Study material
══════

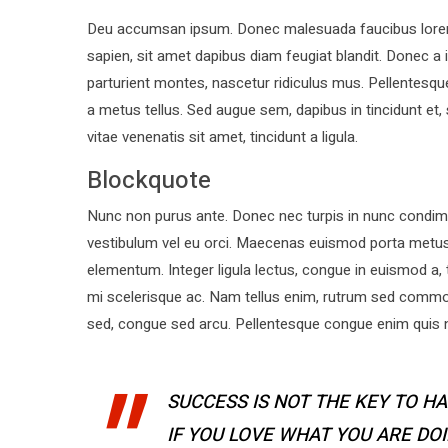
Deu accumsan ipsum. Donec malesuada faucibus lorem, 
sapien, sit amet dapibus diam feugiat blandit. Donec 
parturient montes, nascetur ridiculus mus. Pellentesque
a metus tellus. Sed augue sem, dapibus in tincidunt et,
vitae venenatis sit amet, tincidunt a ligula.
Blockquote
Nunc non purus ante. Donec nec turpis in nunc condime
vestibulum vel eu orci. Maecenas euismod porta metu
elementum. Integer ligula lectus, congue in euismod a, 
mi scelerisque ac. Nam tellus enim, rutrum sed commo
sed, congue sed arcu. Pellentesque congue enim quis ne
SUCCESS IS NOT THE KEY TO HA
IF YOU LOVE WHAT YOU ARE DO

══════

Exercise
Only the text of the listing above is wanted, transcribed exactly, without its images.

Result of the task
Deu accumsan ipsum. Donec malesuada faucibus lorem, 
sapien, sit amet dapibus diam feugiat blandit. Donec 
parturient montes, nascetur ridiculus mus. Pellentesque
a metus tellus. Sed augue sem, dapibus in tincidunt et,
vitae venenatis sit amet, tincidunt a ligula.
Blockquote
Nunc non purus ante. Donec nec turpis in nunc condime
vestibulum vel eu orci. Maecenas euismod porta metu
elementum. Integer ligula lectus, congue in euismod a, 
mi scelerisque ac. Nam tellus enim, rutrum sed commo
sed, congue sed arcu. Pellentesque congue enim quis ne
SUCCESS IS NOT THE KEY TO HA
IF YOU LOVE WHAT YOU ARE DO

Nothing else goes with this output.